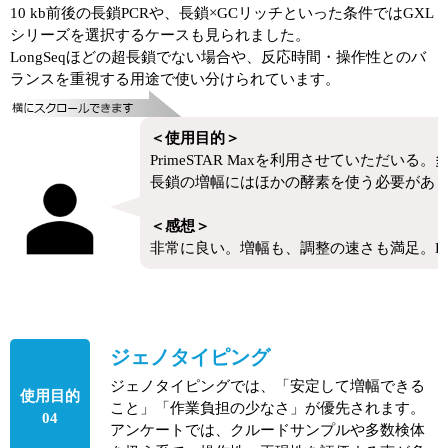
10 kb前後の長鎖PCRや、長鎖×GCリッチといった条件ではGXL
シリーズを選択するケースも見られました。
LongSeqほどの超長鎖でない場合や、反応時間・操作性とのバ
ランスを重視する用途で使い分けられています。
＜使用目的＞
PrimeSTAR Maxを利用させていただい
長鎖の増幅にはほかの酵素を使う必要があ
＜感想＞
非常に良い。増幅も、調整の速さも満足。Dy
ジェノタイピング
ジェノタイピングでは、「安定して増幅できる
使用目的
こと」「作業負担の少なさ」が優先されます。
04
アンケートでは、クルードサンプルや多数検体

^^^^^^^^

Problem to work on —
From the first line to the last, output the data exactly; skip any pictures.

Solution to this problem —
10 kb前後の長鎖PCRや、長鎖×GCリッチといった条件ではGXL
シリーズを選択するケースも見られました。
LongSeqほどの超長鎖でない場合や、反応時間・操作性とのバ
ランスを重視する用途で使い分けられています。
＜使用目的＞
PrimeSTAR Maxを利用させていただい
長鎖の増幅にはほかの酵素を使う必要があ
＜感想＞
非常に良い。増幅も、調整の速さも満足。Dy
ジェノタイピング
ジェノタイピングでは、「安定して増幅できる
使用目的
こと」「作業負担の少なさ」が優先されます。
04
アンケートでは、クルードサンプルや多数検体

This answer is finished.